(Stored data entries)
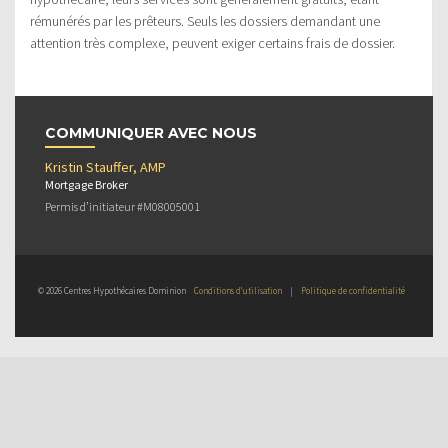
rémunérés par les prêteurs. Seuls les dossiers demandant une
attention très complexe, peuvent exiger certains frais de dossier.
COMMUNIQUER AVEC NOUS
Kristin Stauffer, AMP
Mortgage Broker
Permis d’initiateur #M08005001
© 2026 Centres Hypothécaires Dominion
Conditions d’utilisation
|
Politique de confidentialité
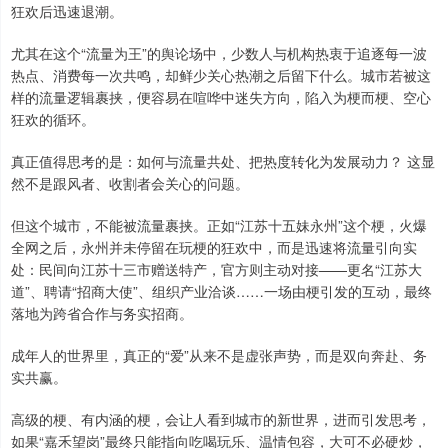
狂欢后迅速退潮。
尤其在这个“流量为王”的舆论场中，少数人与机构热衷于追逐每一波
热点、消费每一次共鸣，却鲜少关心热潮之后留下什么。城市若被这
样的流量逻辑裹挟，便容易在喧哗中迷失方向，陷入为梗而梗、空心
狂欢的循环。
真正值得思考的是：如何与流量共处、把热度转化为发展动力？ 这显
然不是跟风者、收割者会关心的问题。
但这个城市，不能被流量裹挟。正如“江苏十五妹永州”这个梗，火爆
全网之后，永州并未停留在玩梗的狂欢中，而是迅速将流量引向实
处：民间向江苏十三市赠送特产，官方则主动对接——更名“江苏大
道”、聘请“招商大使”、组织产业洽谈……一场由梗引发的互动，最终
落地为跨省合作与务实招商。
成年人的世界里，真正的“爱”从来不是虚张声势，而是双向奔赴、务
实共赢。
高级的梗、有内涵的梗，会让人看到城市的新世界，进而引发思考，
如果“嘉禾望岗”最终只能指向吃喝玩乐、温情包容，大可不必硬炒，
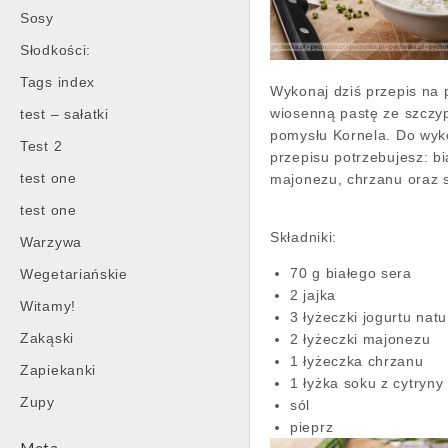
Sosy
Słodkości:
Tags index
Wykonaj dziś przepis na 
wiosenną pastę ze szczy
test – sałatki
pomysłu Kornela. Do wyk
Test 2
przepisu potrzebujesz: bi
test one
majonezu, chrzanu oraz 
test one
Składniki:
Warzywa
70 g białego sera
Wegetariańskie
2 jajka
Witamy!
3 łyżeczki jogurtu nat
Zakąski
2 łyżeczki majonezu
1 łyżeczka chrzanu
Zapiekanki
1 łyżka soku z cytryn
Zupy
sól
pieprz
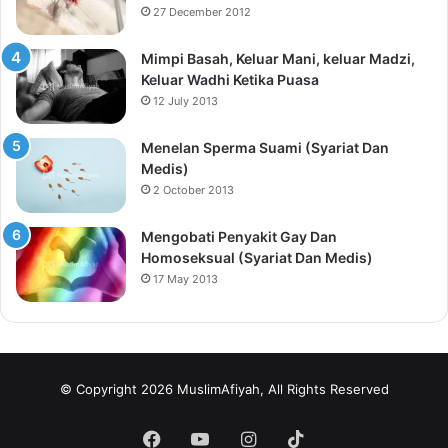
27 December 2012
Mimpi Basah, Keluar Mani, keluar Madzi,
Keluar Wadhi Ketika Puasa
12 July 2013
Menelan Sperma Suami (Syariat Dan
Medis)
2 October 2013
Mengobati Penyakit Gay Dan
Homoseksual (Syariat Dan Medis)
17 May 2013
© Copyright 2026 MuslimAfiyah, All Rights Reserved
Facebook
YouTube
Instagram
TikTok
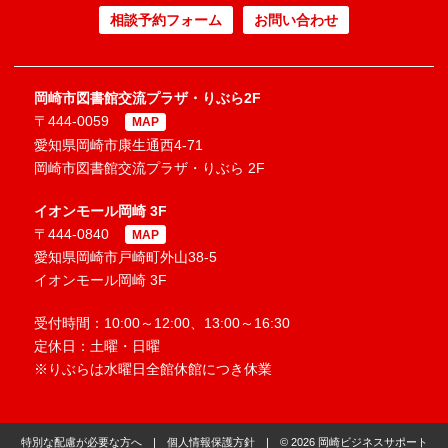
相談予約フォーム
お問い合わせ
岡崎市図書館交流プラザ・りぶら2F
〒444-0059
MAP
愛知県岡崎市康生通西4-71
岡崎市図書館交流プラザ・りぶら 2F
イオンモール岡崎 3F
〒444-0840
MAP
愛知県岡崎市戸崎町外山38-5
イオンモール岡崎 3F
受付時間：10:00～12:00、13:00～16:30
定休日：土曜・日曜
※りぶらは水曜日全館休館につき休業
特別な配慮が必要な方へ
|
個人情報保護方針
| © 2026 岡崎ビジネスサポート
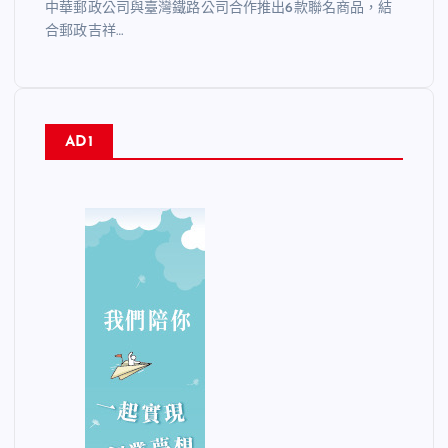
中華郵政公司與臺灣鐵路公司合作推出6款聯名商品，結
合郵政吉祥…
AD1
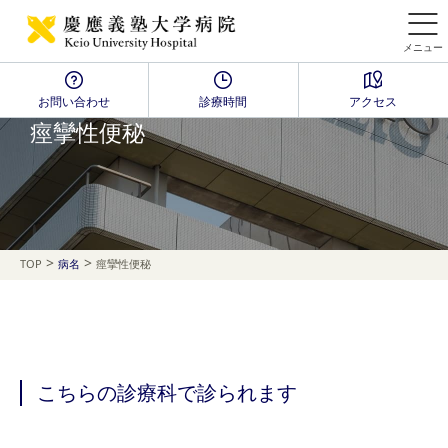
メニュー
お問い合わせ
診療時間
アクセス
Disease Name Search
痙攣性便秘
>
>
TOP
病名
痙攣性便秘
こちらの診療科で診られます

_WHAT YOU ARE ASKED TO DO_: Among the records, find the lines that contain "Keluar" and copy each of them.

_ANSWER BOX_:
Mimpi Basah, Keluar Mani, keluar Madzi,
Keluar Wadhi Ketika Puasa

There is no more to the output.